A culpa é do Governo

Boa parte das propriedades rurais em Mato Grosso do Sul foi distribuída aos fazendeiros pelo próprio Governo Brasileiro como parte de programas de colonização ou de reforma agráriao. Mas ninguém levou em conta que as áreas já eram ocupadas por outros povos desde antes da chegada dos espanhóis e portugueses.

Durante séculos, os moradores originais das terras que atualmente compõem o território sul-mato-grossense sobreviveram à margem da colonização realizada pelos brancos, e mantiveram patrimônio cultural como os idiomas, tradições e modo de vida, que permitem, ainda hoje, identificar povos indígenas distintos.

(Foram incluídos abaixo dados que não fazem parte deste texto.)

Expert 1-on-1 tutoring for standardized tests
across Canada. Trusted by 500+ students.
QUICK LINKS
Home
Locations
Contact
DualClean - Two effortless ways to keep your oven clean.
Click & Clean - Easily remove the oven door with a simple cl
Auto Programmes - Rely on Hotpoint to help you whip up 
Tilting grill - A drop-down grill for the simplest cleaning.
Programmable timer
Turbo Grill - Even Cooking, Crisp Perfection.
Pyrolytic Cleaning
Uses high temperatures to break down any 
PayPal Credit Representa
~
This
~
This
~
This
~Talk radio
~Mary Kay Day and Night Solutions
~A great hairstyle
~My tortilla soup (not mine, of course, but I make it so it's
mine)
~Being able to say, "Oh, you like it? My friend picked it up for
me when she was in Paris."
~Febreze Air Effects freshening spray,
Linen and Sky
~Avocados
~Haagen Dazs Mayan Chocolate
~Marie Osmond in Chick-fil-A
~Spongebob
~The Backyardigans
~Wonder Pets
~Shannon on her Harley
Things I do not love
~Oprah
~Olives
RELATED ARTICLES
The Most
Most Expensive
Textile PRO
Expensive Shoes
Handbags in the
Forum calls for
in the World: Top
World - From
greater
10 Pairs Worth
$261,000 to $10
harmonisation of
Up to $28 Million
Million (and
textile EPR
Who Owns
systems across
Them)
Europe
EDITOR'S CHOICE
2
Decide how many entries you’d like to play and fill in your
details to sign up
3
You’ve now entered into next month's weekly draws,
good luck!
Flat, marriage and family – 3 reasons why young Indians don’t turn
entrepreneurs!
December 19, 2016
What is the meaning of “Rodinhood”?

Com a Constituição de 1988, o Governo Brasileiro reconheceu que direitos dos índios foram desrespeitados desde que a nau de Pedro Álvares Cabral ancorou no litoral baiano, mas os políticos não deixaram claro como seria feita a compensação e começou uma disputa fundiária na qual todos se consideram vítimas do poder público.

A morte de Semião Fernandes Vilhalva marca mais um capítulo desta história.